CLEARWATER -- Terri Schiavo's family members have tentatively agreed to allow the brain-damaged woman to stay in a facility that caters to patients who are expected to die within months.

But Mrs. Schiavo's husband, Michael, promised to notify his in-laws if he decided not to treat her -- giving Bob and Mary Schindler an opportunity to fight him in court.

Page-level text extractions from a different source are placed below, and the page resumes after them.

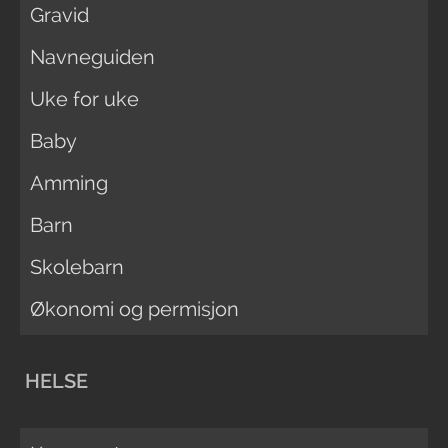
Gravid
Navneguiden
Uke for uke
Baby
Amming
Barn
Skolebarn
Økonomi og permisjon
HELSE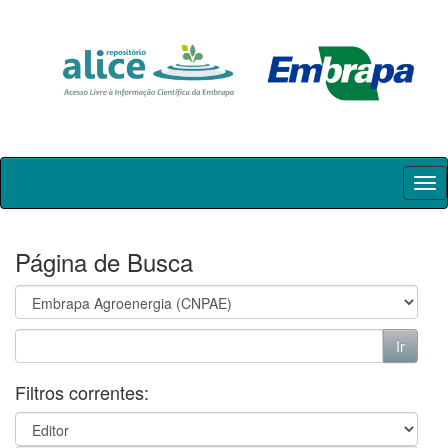
Skip
navigation
Página de Busca
Filtros correntes: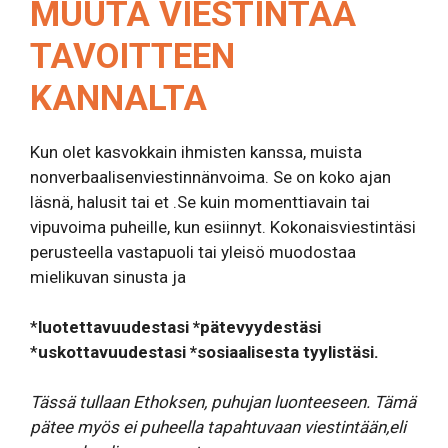
MUUTA VIESTINTÄÄ
TAVOITTEEN
KANNALTA
Kun olet kasvokkain ihmisten kanssa, muista
nonverbaalisenviestinnänvoima. Se on koko ajan
läsnä, halusit tai et .Se kuin momenttiavain tai
vipuvoima puheille, kun esiinnyt. Kokonaisviestintäsi
perusteella vastapuoli tai yleisö muodostaa
mielikuvan sinusta ja
*
luotettavuudestasi *pätevyydestäsi
*
uskottavuudestasi *sosiaalisesta tyylistäsi.
Tässä tullaan Ethoksen, puhujan luonteeseen. Tämä
pätee myös ei puheella tapahtuvaan viestintään,eli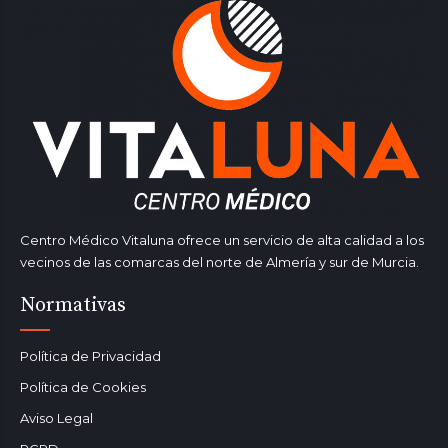
Centro Médico Vitaluna ofrece un servicio de alta calidad a los
vecinos de las comarcas del norte de Almería y sur de Murcia.
Normativas
Política de Privacidad
Política de Cookies
Aviso Legal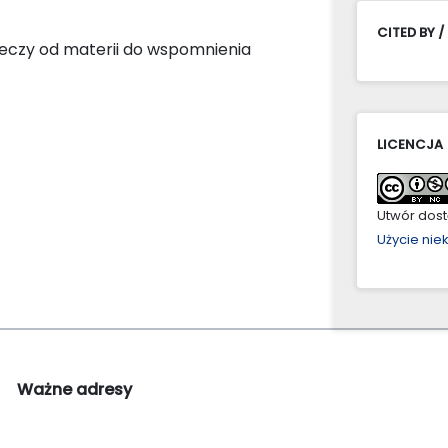
CITED BY /
eczy od materii do wspomnienia
LICENCJA
Utwór dostę
Użycie ni
Ważne adresy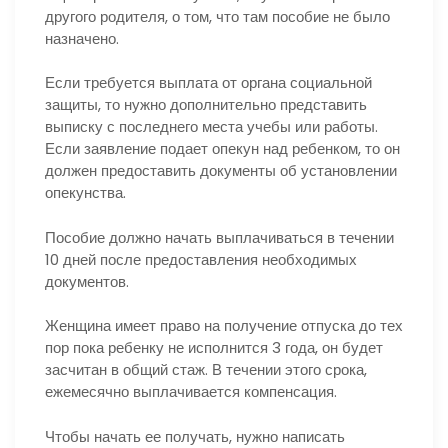
другого родителя, о том, что там пособие не было
назначено.
Если требуется выплата от органа социальной
защиты, то нужно дополнительно представить
выписку с последнего места учебы или работы.
Если заявление подает опекун над ребенком, то он
должен предоставить документы об установлении
опекунства.
Пособие должно начать выплачиваться в течении
10 дней после предоставления необходимых
документов.
Женщина имеет право на получение отпуска до тех
пор пока ребенку не исполнится 3 года, он будет
засчитан в общий стаж. В течении этого срока,
ежемесячно выплачивается компенсация.
Чтобы начать ее получать, нужно написать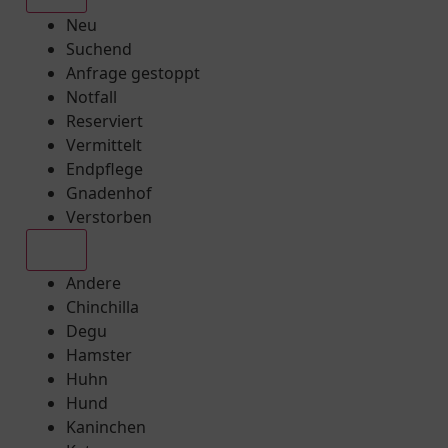
Neu
Suchend
Anfrage gestoppt
Notfall
Reserviert
Vermittelt
Endpflege
Gnadenhof
Verstorben
Alle
Andere
Chinchilla
Degu
Hamster
Huhn
Hund
Kaninchen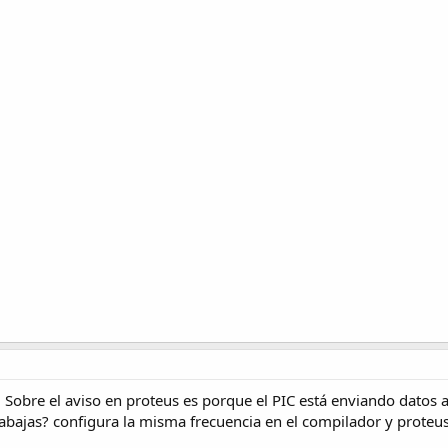
c... Sobre el aviso en proteus es porque el PIC está enviando dato
abajas? configura la misma frecuencia en el compilador y proteus.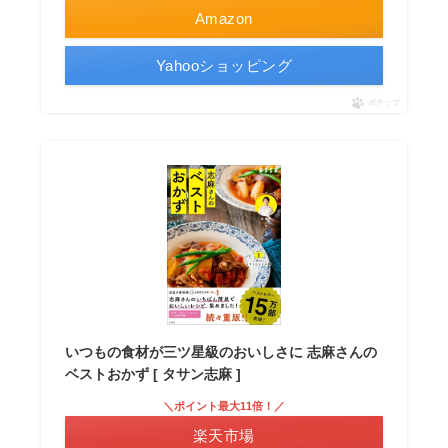
Amazon
Yahooショッピング
ポチップ
いつもの食材が三ツ星級のおいしさに 志麻さんの
ベストおかず [ タサン志麻 ]
＼ポイント最大11倍！／
楽天市場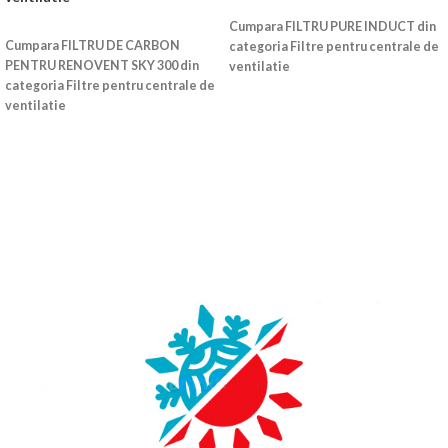
CITEȘTE MAI MULT
CITEȘTE MAI MULT
Cumpara FILTRU PURE INDUCT din
Cumpara FILTRU DE CARBON
categoria Filtre pentru centrale de
PENTRU RENOVENT SKY 300 din
ventilatie
categoria Filtre pentru centrale de
ventilatie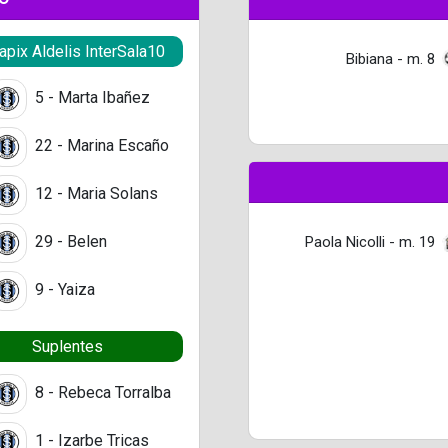
pix Aldelis InterSala10
Bibiana - m. 8
5 - Marta Ibañez
22 - Marina Escaño
12 - Maria Solans
29 - Belen
Paola Nicolli - m. 19
9 - Yaiza
Suplentes
8 - Rebeca Torralba
1 - Izarbe Tricas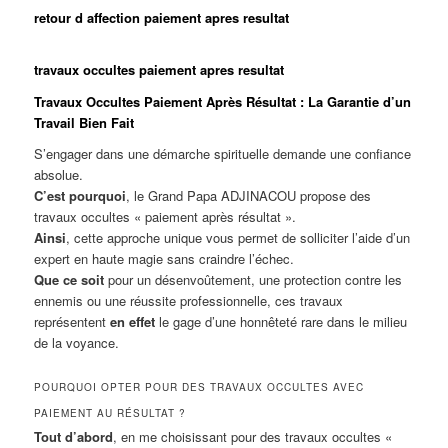
retour d affection paiement apres resultat
travaux occultes paiement apres resultat
Travaux Occultes Paiement Après Résultat : La Garantie d’un
Travail Bien Fait
S’engager dans une démarche spirituelle demande une confiance
absolue.
C’est pourquoi
, le Grand Papa ADJINACOU propose des
travaux occultes « paiement après résultat ».
Ainsi
, cette approche unique vous permet de solliciter l’aide d’un
expert en haute magie sans craindre l’échec.
Que ce soit
pour un désenvoûtement, une protection contre les
ennemis ou une réussite professionnelle, ces travaux
représentent
en effet
le gage d’une honnêteté rare dans le milieu
de la voyance.
POURQUOI OPTER POUR DES TRAVAUX OCCULTES AVEC
PAIEMENT AU RÉSULTAT ?
Tout d’abord
, en me choisissant pour des travaux occultes «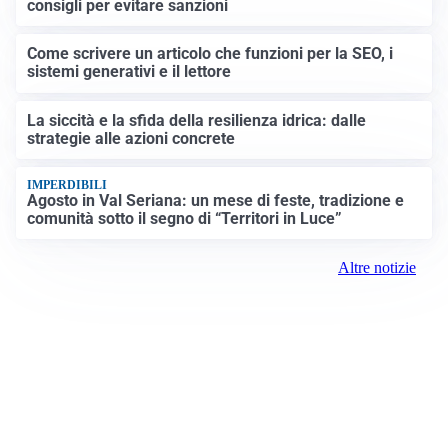
consigli per evitare sanzioni
Come scrivere un articolo che funzioni per la SEO, i
sistemi generativi e il lettore
La siccità e la sfida della resilienza idrica: dalle
strategie alle azioni concrete
IMPERDIBILI
Agosto in Val Seriana: un mese di feste, tradizione e
comunità sotto il segno di “Territori in Luce”
Altre notizie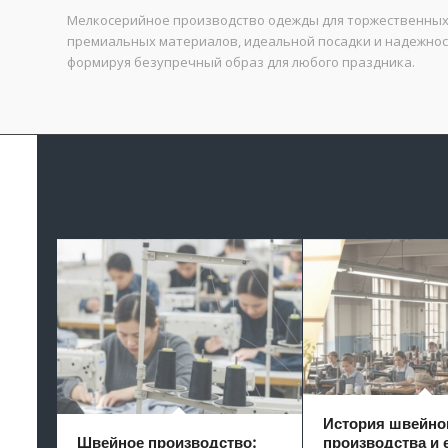
Мелкосерийное производство одежды для торжественных с
премиальных материалов, идеальной посадки и надежности
формируя безупречный образ для любого праздника.
История швейно
Швейное производство:
производства и 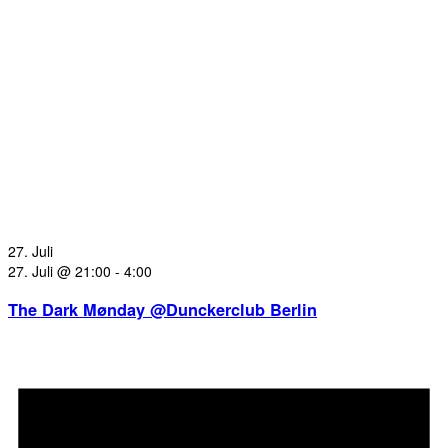
27. Juli
27. Juli @ 21:00
-
4:00
The Dark Mønday @Dunckerclub Berlin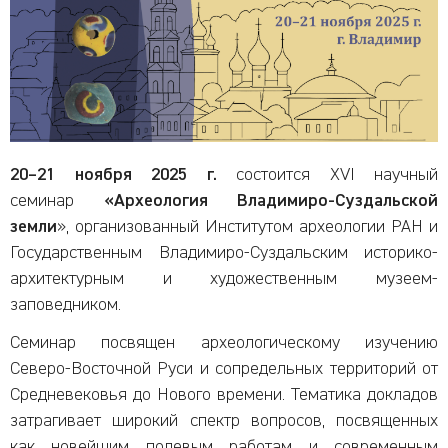
20–21 ноября 2025 г.
состоится X
VI
научный
семинар
«Археология Владимиро-Суздальской
земли
», организованный Институтом археологии РАН и
Государственным Владимиро-Суздальским историко-
архитектурным и художественным музеем-
заповедником.
Семинар посвящен археологическому изучению
Северо-Восточной Руси и сопредельных территорий от
Средневековья до Нового времени. Тематика докладов
затрагивает широкий спектр вопросов, посвященных
как новейшим полевым работам и современным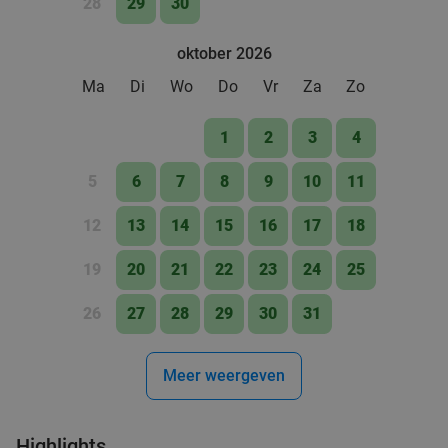
28
29
30
oktober 2026
Ma
Di
Wo
Do
Vr
Za
Zo
1
2
3
4
5
6
7
8
9
10
11
12
13
14
15
16
17
18
19
20
21
22
23
24
25
26
27
28
29
30
31
Meer weergeven
Highlights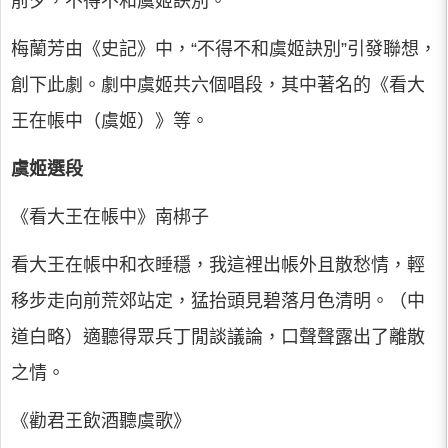
前夕，不得不和虞姬訣別。
梅蘭芳由《史記》中，“不得不和虞姬訣別”引發聯想，
創下此劇。劇中虞姬共六個唱段，其中著名的《看大
王在帳中（虞姬）》等。
虞姬選段
《看大王在帳中》南梆子
看大王在帳中和衣睡穩，我這裡出帳外且散愁情，輕
移步走向前荒郊站定，猛抬頭見碧落月色清明。（中
道白略）適聽得眾兵丁閒談議論，口聲聲露出了離散
之情。
《勸君王飲酒聽虞歌》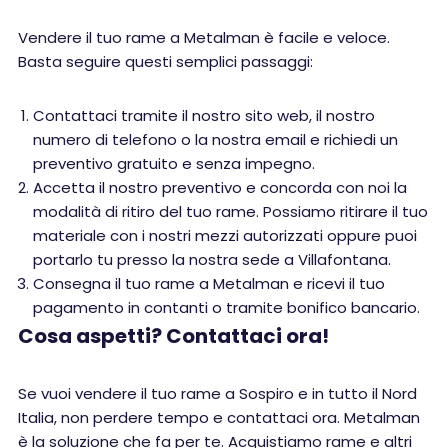
Vendere il tuo rame a Metalman è facile e veloce.
Basta seguire questi semplici passaggi:
Contattaci tramite il nostro sito web, il nostro
numero di telefono o la nostra email e richiedi un
preventivo gratuito e senza impegno.
Accetta il nostro preventivo e concorda con noi la
modalità di ritiro del tuo rame. Possiamo ritirare il tuo
materiale con i nostri mezzi autorizzati oppure puoi
portarlo tu presso la nostra sede a Villafontana.
Consegna il tuo rame a Metalman e ricevi il tuo
pagamento in contanti o tramite bonifico bancario.
Cosa aspetti? Contattaci ora!
Se vuoi vendere il tuo rame a Sospiro e in tutto il Nord
Italia, non perdere tempo e contattaci ora. Metalman
è la soluzione che fa per te. Acquistiamo rame e altri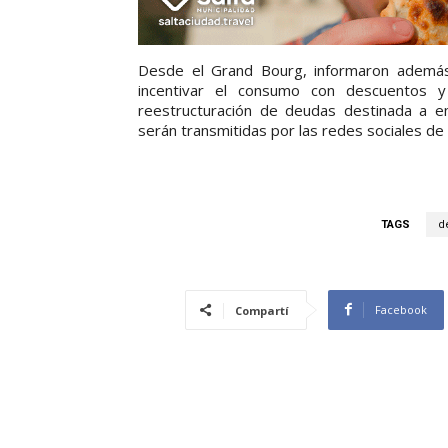
Desde el Grand Bourg, informaron además
incentivar el consumo con descuentos y
reestructuración de deudas destinada a em
serán transmitidas por las redes sociales de l
TAGS
d
Facebook
Compartí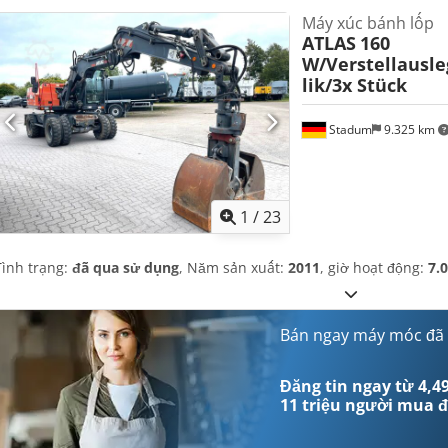
Máy xúc bánh lốp
ATLAS
160
W/Verstellausl
lik/3x Stück
Stadum
9.325 km
1
/
23
Tình trạng:
đã qua sử dụng
, Năm sản xuất:
2011
, giờ hoạt động:
7.
Bán ngay máy móc đã
Đăng tin ngay từ 4,49
11 triệu người mua
đ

Michael Schiavo moved his wife from a Largo nursing home to a facility run by Hospice of the Florida Suncoast in April.

But the Schindlers protested, saying a hospice does not focus on long-term care and could refuse to treat certain illnesses, such as infections. They asked a judge to move Mrs. Schiavo back to the nursing home.

A court hearing Wednesday was canceled, and the two sides told the judge they tentatively had reached an agreement, said George Felos, Schiavo's attorney. The Schindlers' attorney Joe Magri refused to comment.

Mrs. Schiavo collapsed at her St. Petersburg home Feb. 25, 1990. Her heart stopped beating, and she was deprived of oxygen for five minutes. She has been in a vegetative state since.

The Schindlers and Schiavo have been feuding since 1993 and have not spoken since. Schiavo wants to remove his wife's feeding tube, but the Schindlers want her kept alive in the hopes that she will improve.

Each side has accused the other of trying to control Mrs. Schiavo's fate to get $700,000 she received in 1993 from a malpractice suit.

The Schindlers are appealing a judge's decision allowing the removal of the feeding tube to the 2nd District Court of Appeal in Lakeland.